Will Arizona cut power to L.A. over immigration law boycott?
The Arizona immigration law is a personal affront to people of Hispanic descent across the nation. To make a political statement, the Los Angeles City Council voted to boycott the state of Arizona and Arizona based businesses. In response to the Los Angeles boycott, the commissioner of Arizona’s electric and water utilities threatened to cut off the electricity supplied to the Los Angeles power grid by Arizona power plants.
Boycott Arizona goes nationwide
The Arizona immigration law has motivated other cities with large Hispanic populations to deprive Arizona of cash now, including San Diego, San Francisco and Oakland. In Seattle, not known as a center of Hispanic culture, the city council approved a similar boycott May 18. Many organizations nationwide have also canceled conventions in Arizona. Type “boycott Arizona” in Google and you get The National Council of La Raza homepage, inviting institutions nationwide to join the NCLR in their boycott of Arizona. But the Los Angeles boycott is the first so far to result in a game of tit for tat over a law many think encourages racial profiling and violates civil rights.
Starving the Los Angeles power grid
Following the Los Angeles boycott, the Arizona Corporation Commission, which administrates the state’s electric and water utilities, raised the idea of pulling the plug on Los Angeles. CNNMoney.com reports that Arizona’s power plants supply electricity to 25 percent of the Los Angeles power grid.

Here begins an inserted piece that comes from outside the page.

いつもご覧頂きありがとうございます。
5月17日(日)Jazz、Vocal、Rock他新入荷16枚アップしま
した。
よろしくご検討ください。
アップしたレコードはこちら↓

In a letter to Los Angeles Mayor Antonio R. Villaraigosa, Arizona Corporation Commissioner Gary Pierce wrote that “If an economic boycott is truly what you desire, I will be happy to encourage Arizona utilities to renegotiate your power agreements so Los Angeles no longer receives power from Arizona-based generation. I am confident that Arizona’s utilities would be happy to take those electrons off your hands.”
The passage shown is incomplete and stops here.